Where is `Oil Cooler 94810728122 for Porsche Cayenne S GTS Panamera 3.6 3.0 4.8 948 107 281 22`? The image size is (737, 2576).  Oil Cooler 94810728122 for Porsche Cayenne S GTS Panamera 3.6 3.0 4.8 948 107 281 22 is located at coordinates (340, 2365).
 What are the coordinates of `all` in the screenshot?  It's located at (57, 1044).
----
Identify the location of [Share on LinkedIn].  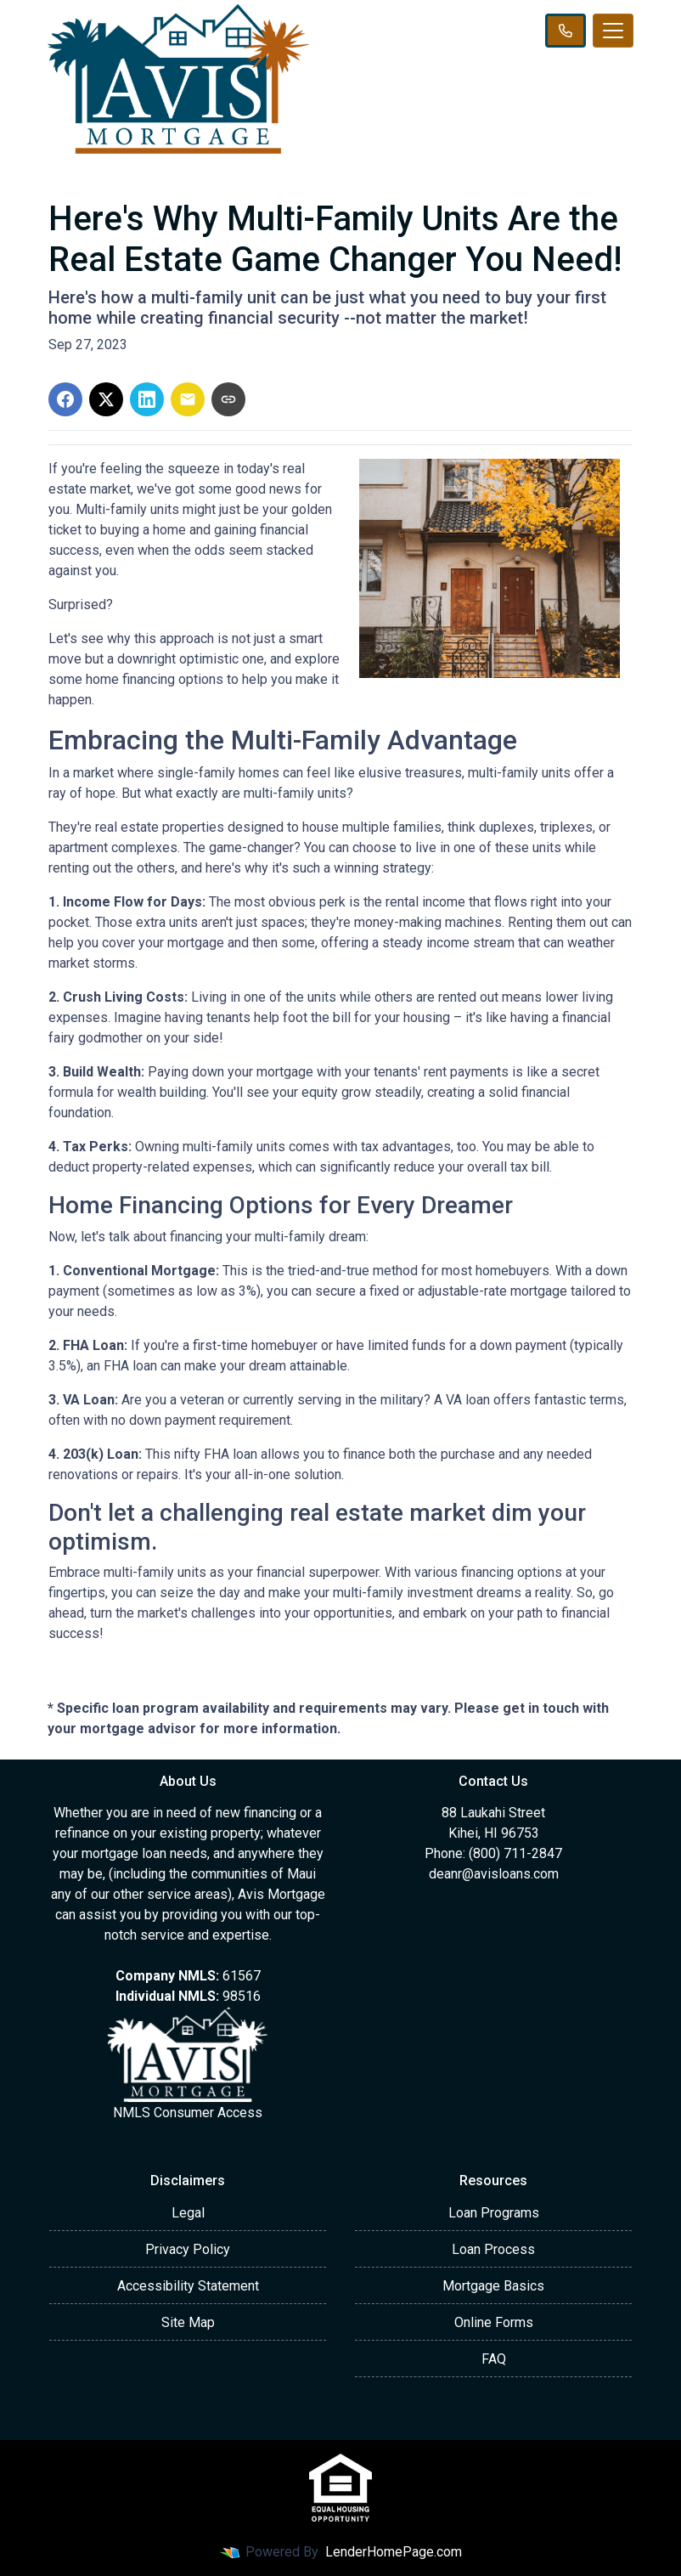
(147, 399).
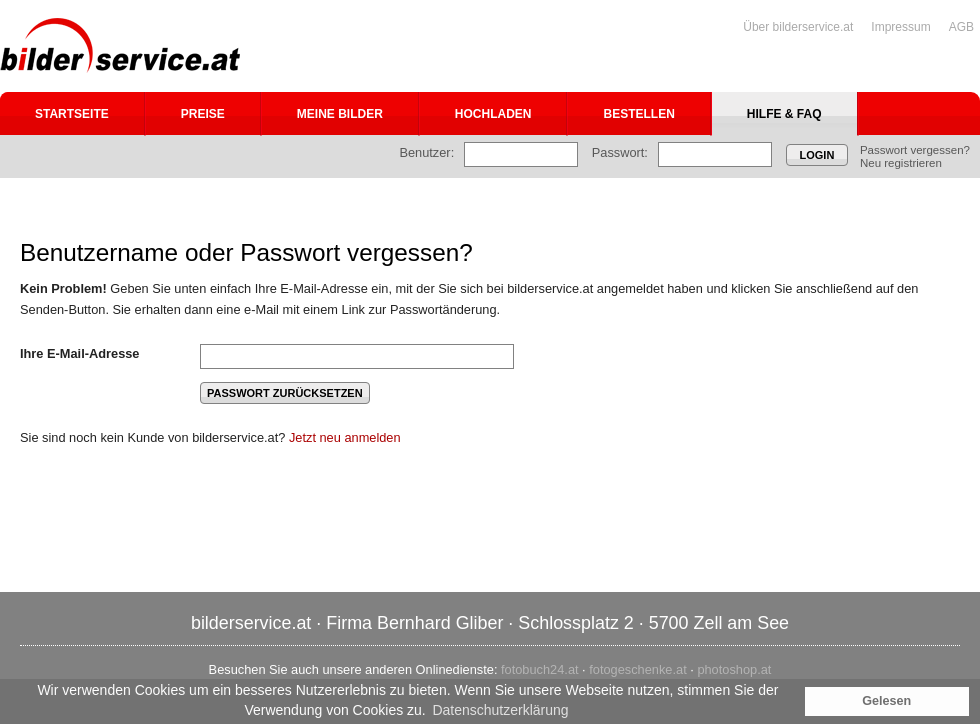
----
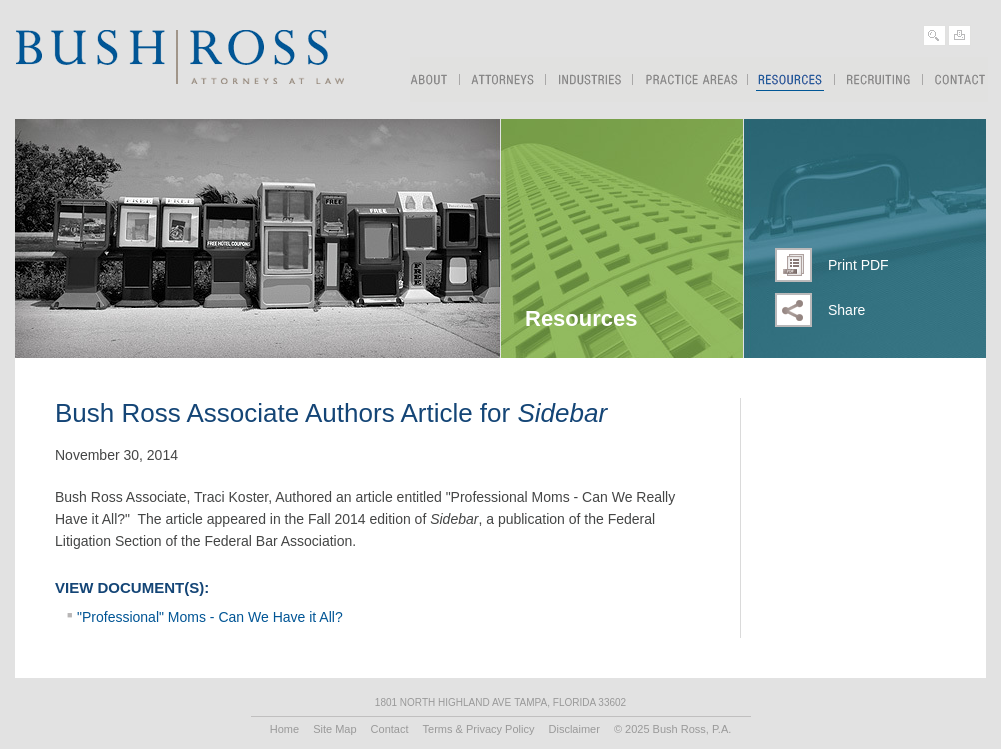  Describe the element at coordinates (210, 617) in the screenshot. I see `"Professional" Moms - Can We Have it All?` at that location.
----
The word "located" appears on some lines of the data above; count those lines and give only the total.

● Expected answer
2